After all 15 Senate Republicans voted against the budget last week, prompting strong criticism from Sen. Pat Steadman, D-Denver, who sits on the Joint Budget Committee and, a few days later, from the Denver Post editorial board, which echoed Steadman’s complaint that Republicans, after voting mostly in favor of budgets that had to be balanced the last few years with transfers and other gimmicks, refused to support a more measured, but expensive budget this year.
Unlike Senate Minority Leader Bill Cadman, R-Colorado Springs, who complained that the budget increases spending across the board, House Minority Leader Mark Waller, R-Colorado Springs, appears to be more concerned with the optics of his entire 28-member caucus voting against the bill, especially after seeing the criticism leveled at Cadman’s caucus.

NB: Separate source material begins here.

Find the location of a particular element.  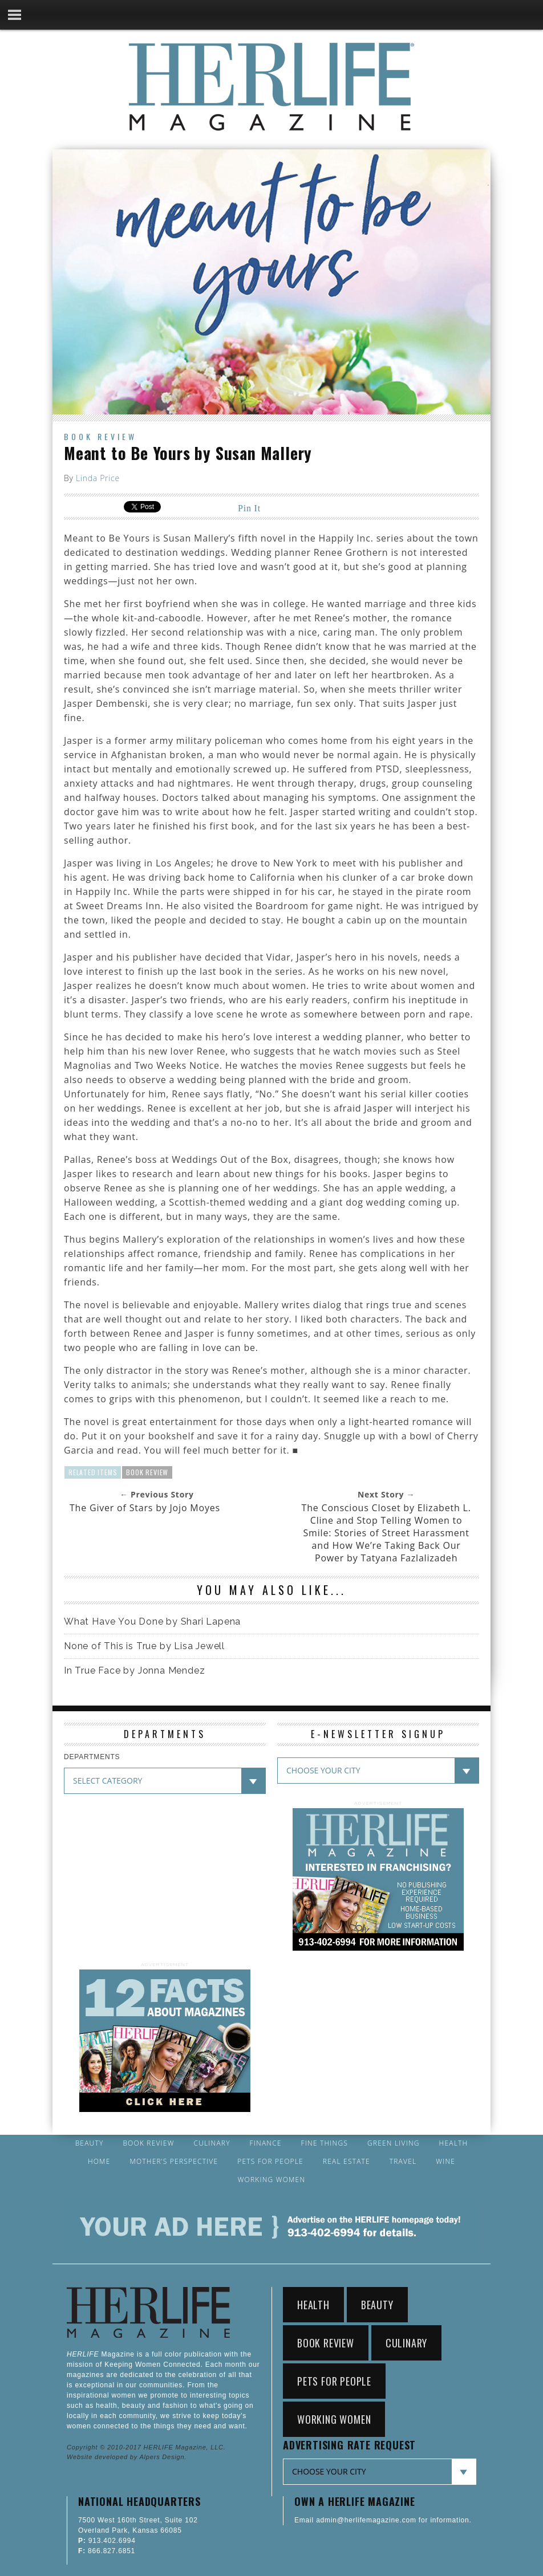 Mother’s Perspective is located at coordinates (173, 2161).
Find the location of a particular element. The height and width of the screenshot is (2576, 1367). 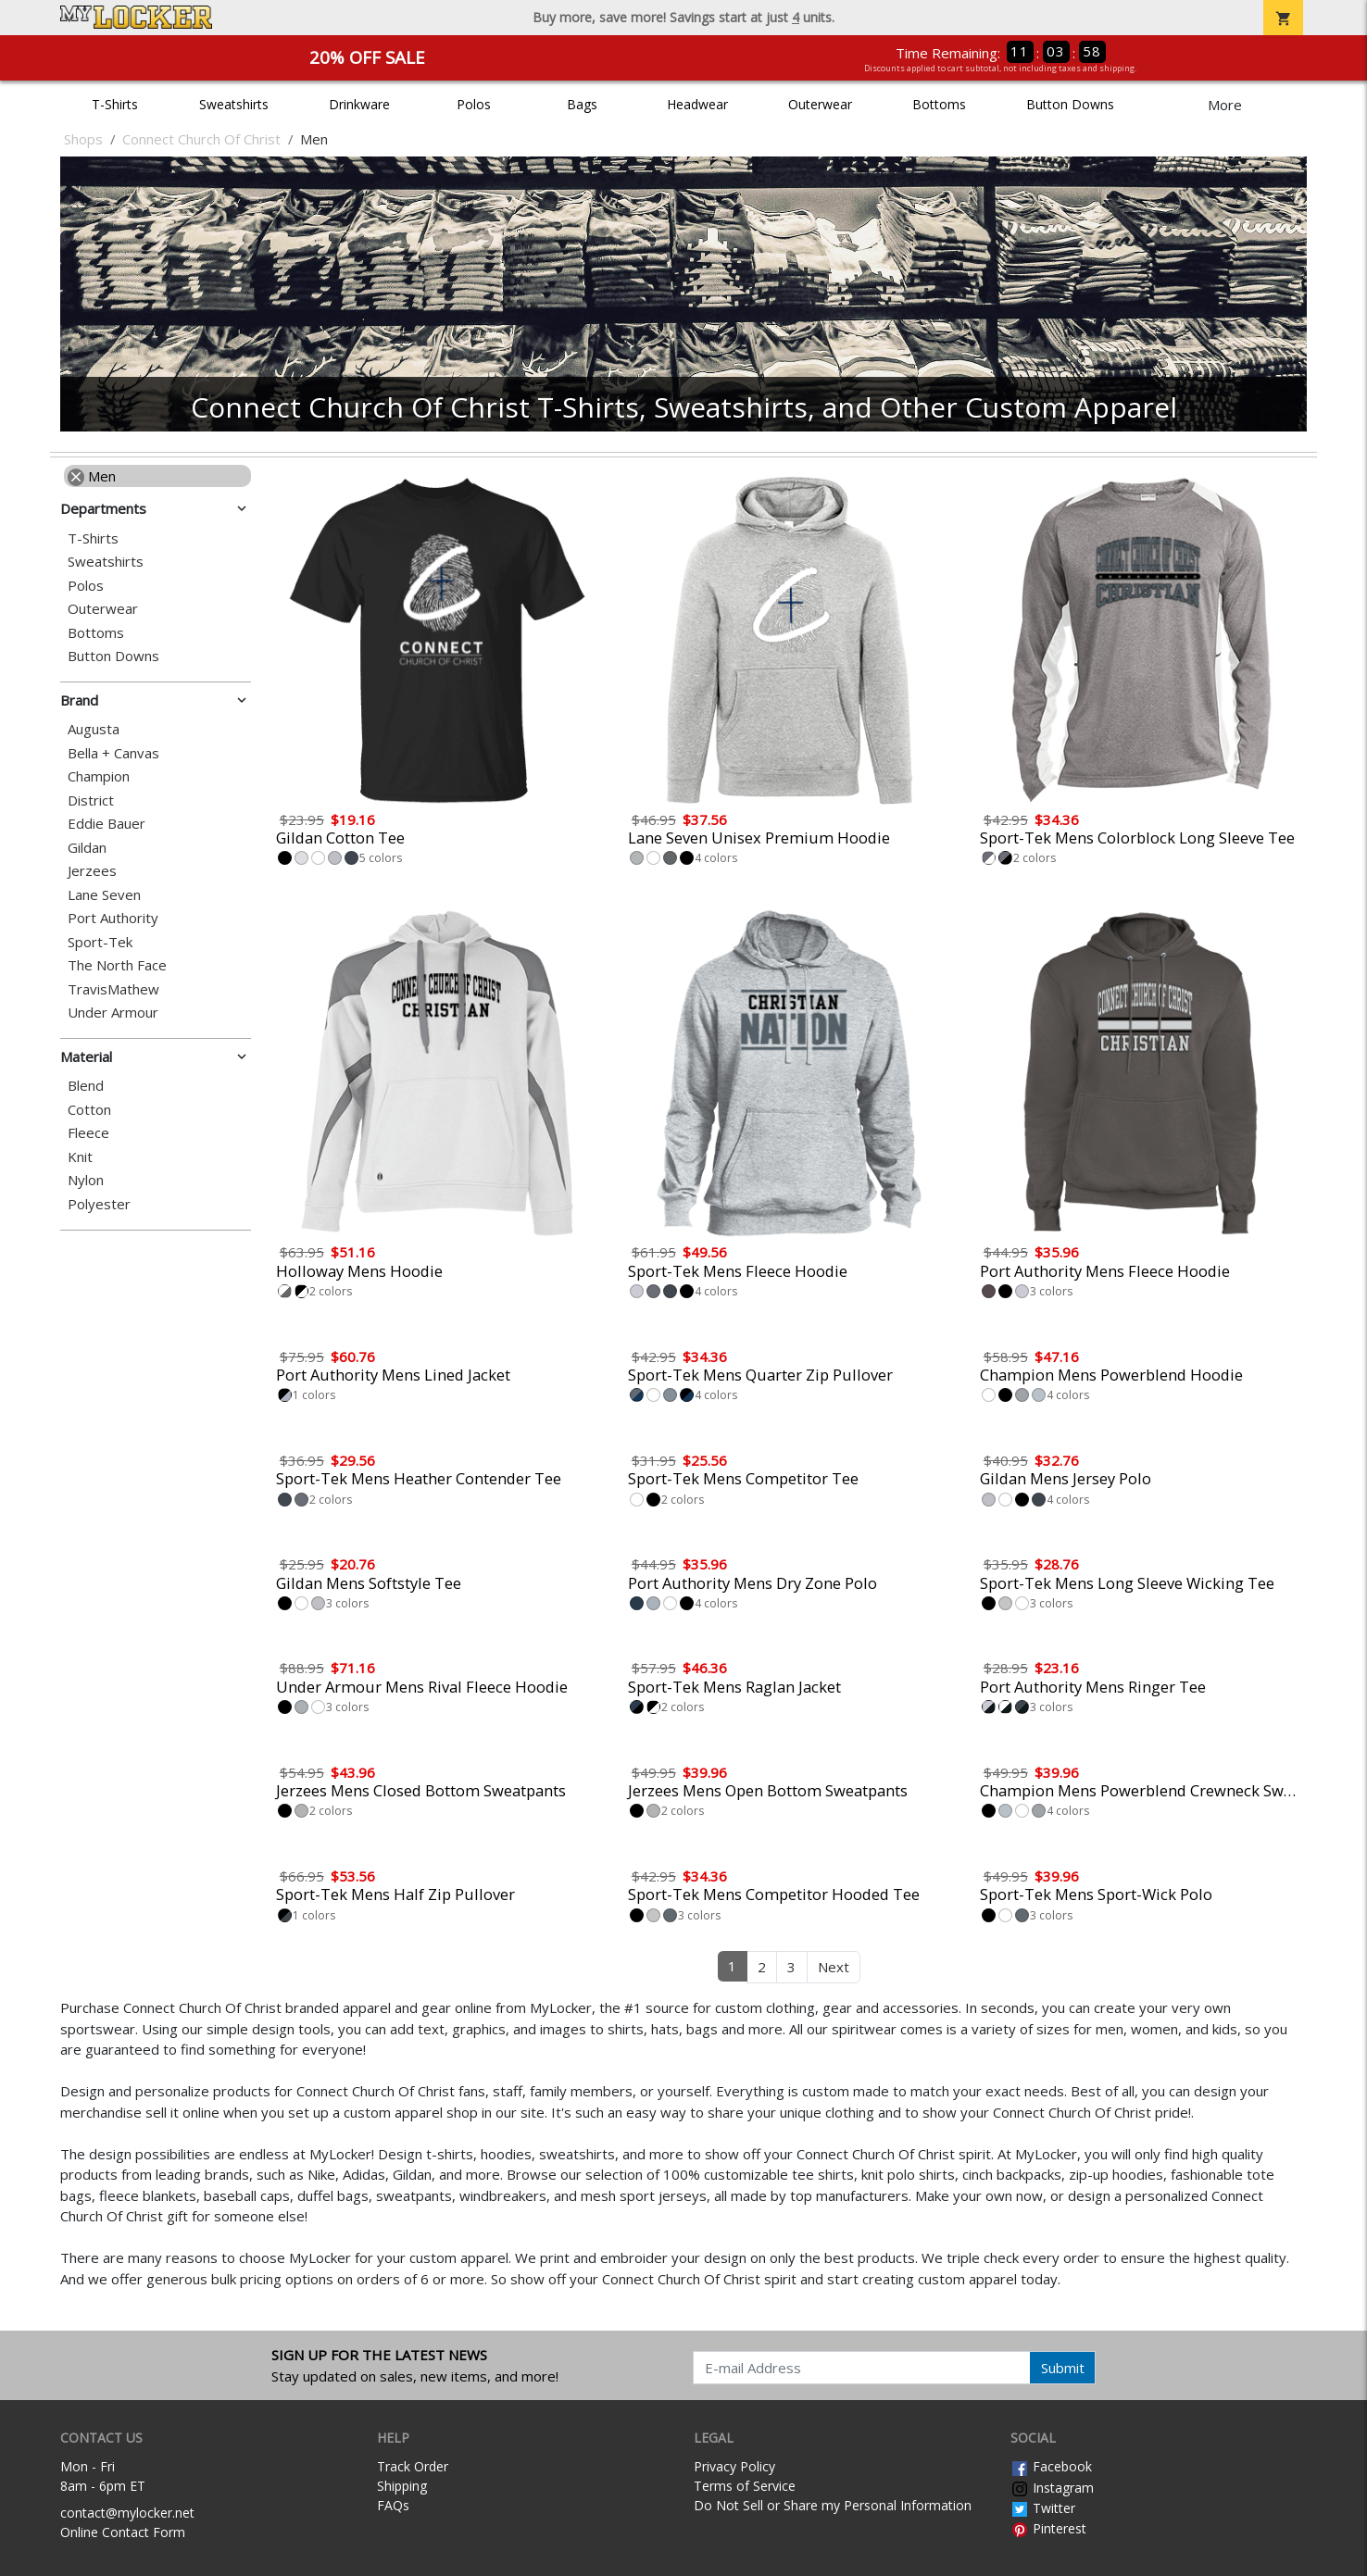 Privacy Policy is located at coordinates (734, 2466).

The proposal being floated around Tuesday morning would pay back the $142 million dollars the state currently owes to the FPPA, which lawmakers took money from more than 30 years ago and have yet to completely pay back.
Currently, the 2014 state budget proposal would pay $25 million back to the FPPA this year with the goal of paying back the entire debt by 2018; and Rep. Cheri Gerou, R-Evergreen, and Steadman are proposing to add another $20 million to that total.
Waller’s proposal to pay off the debt in full in 2014 with money from the state education fund, would save an estimated $30 million in interest over the next five years that might otherwise be collected by the FPPA.
Essentially, that interest would be transferred to the state education fund, which lawmakers would need to somehow make whole; but Steadman seemed to agree with Waller and some other Republicans that it might be more beneficial to the state to pay interest to the education fund over the long term than to the FPPA.
The question isn’t whether Steadman and Democrats will sign off on it, but whether Sen. Kent Lambert, R-Colorado Springs, Cadman’s only member on the JBC, and Cadman himself will agree.
Put another way: this is less about the actual policy than the politics of the budget vote and whether Republicans are better off voting for or against the spending plan, which will pass with or without their support.
“It’s Waller’s effort to buy some Republican votes,” one GOP lawmaker told FOX31 Denver Tuesday.
Waller, who is almost certain to run for Attorney General last year, would like to be able to demonstrate that he leads a group of lawmakers who are pragmatic and responsible; and helping forge a bipartisan budget compromise would help him make that case.
But, for individual House Republicans, a yes vote on the budget, after that budget’s total rejection by their Senate counterparts, could come at a cost: alienating Senate Republicans who would appear increasingly ideological by comparison and risking political payback from folks like Dudley Brown, the Rocky Mountain Gun Owners leader who’s notorious for holding GOP lawmakers accountable should they stray too far from bedrock conservative principles.